• **Problem requirements**
The answer must consist solely of the lines below starting at the one containing "You are a GUI" and ending at the one containing "Advertise With Us", repeated exactly, with both ends included and all pictures omitted.

• **Source records**
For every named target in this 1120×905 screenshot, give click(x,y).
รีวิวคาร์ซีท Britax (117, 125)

...

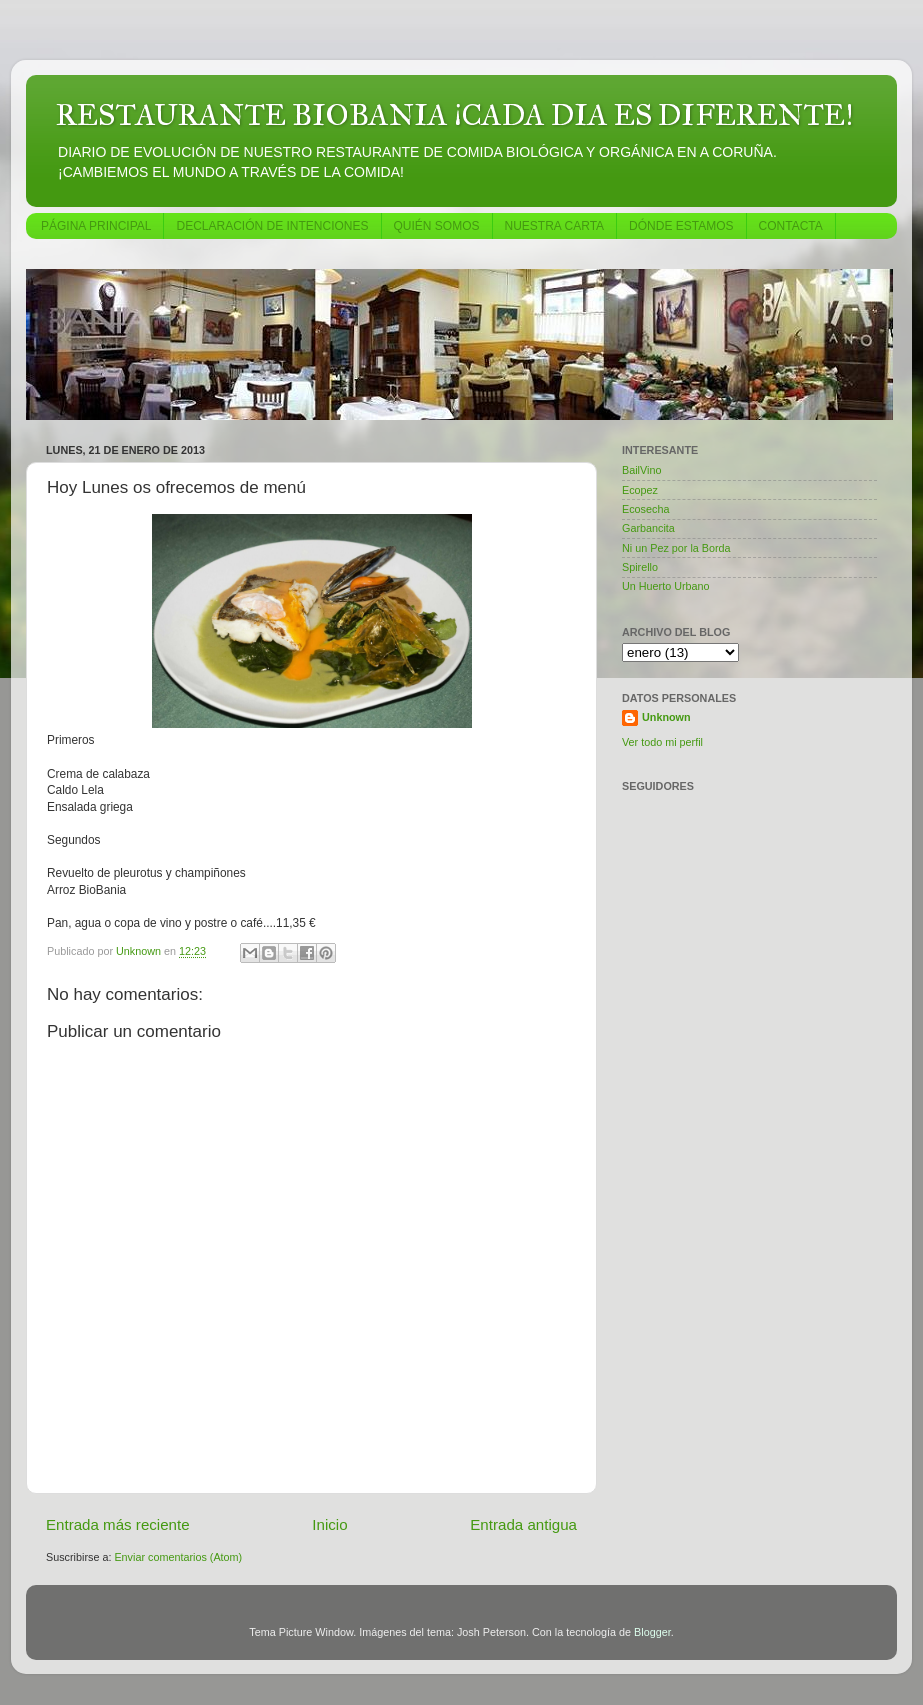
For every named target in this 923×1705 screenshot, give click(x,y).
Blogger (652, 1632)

...

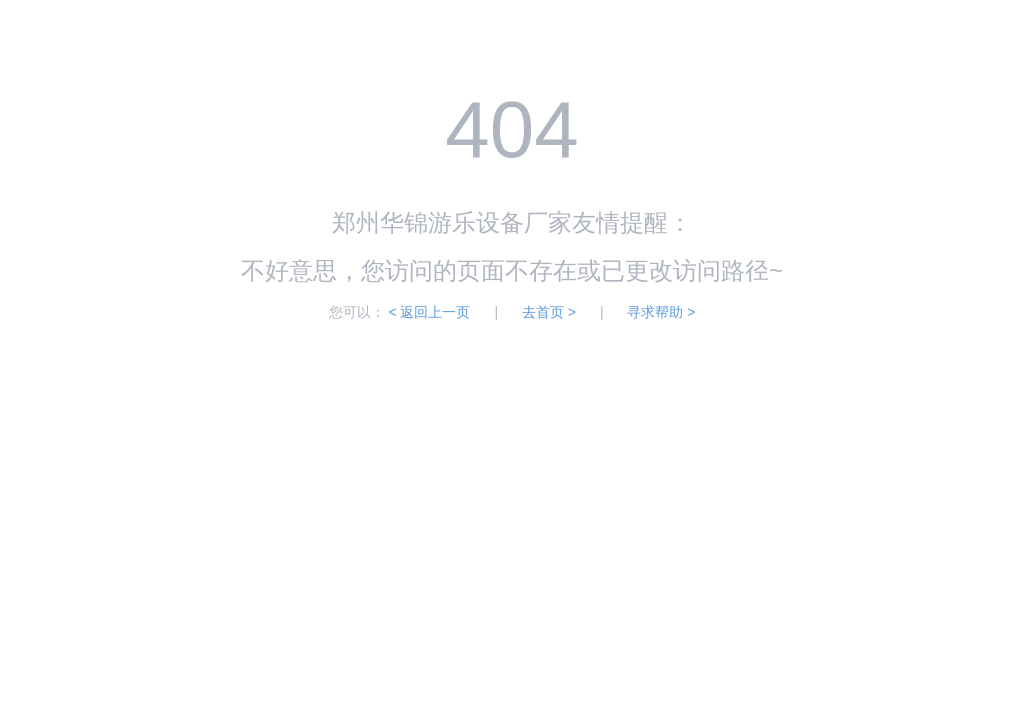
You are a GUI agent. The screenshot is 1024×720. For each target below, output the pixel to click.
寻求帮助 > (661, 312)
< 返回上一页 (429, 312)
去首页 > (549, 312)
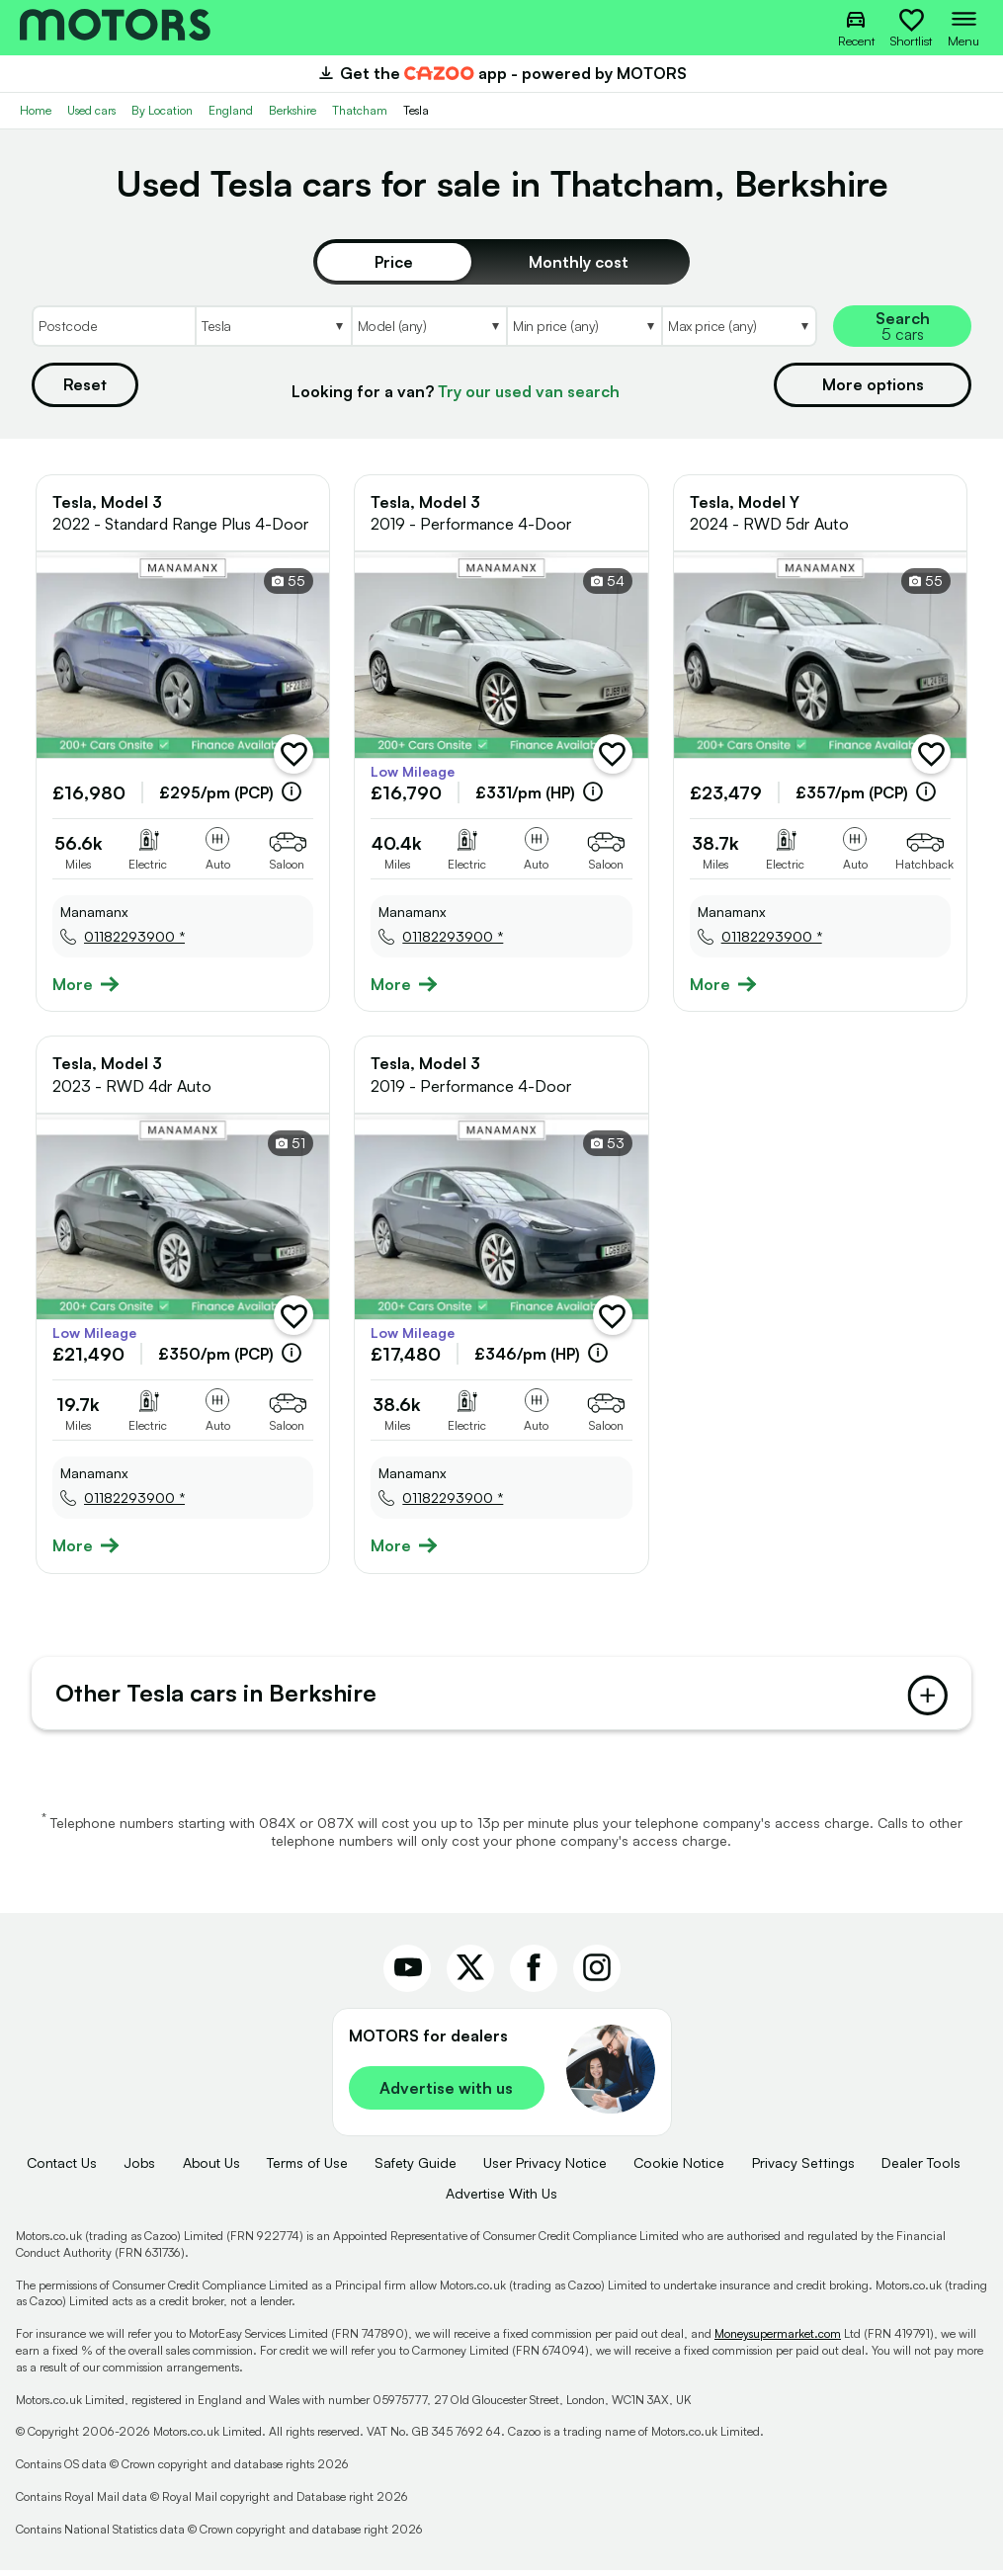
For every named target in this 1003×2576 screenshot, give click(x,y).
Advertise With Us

• **Finished task**
You are a GUI agent. The screenshot is 1024×720. For each target below, output the pixel to click.
寻求帮助 > (661, 312)
< 返回上一页 (429, 312)
去首页 > (549, 312)
For every named target in this 1003×2576 screenshot, give click(x,y).
Advertise With Us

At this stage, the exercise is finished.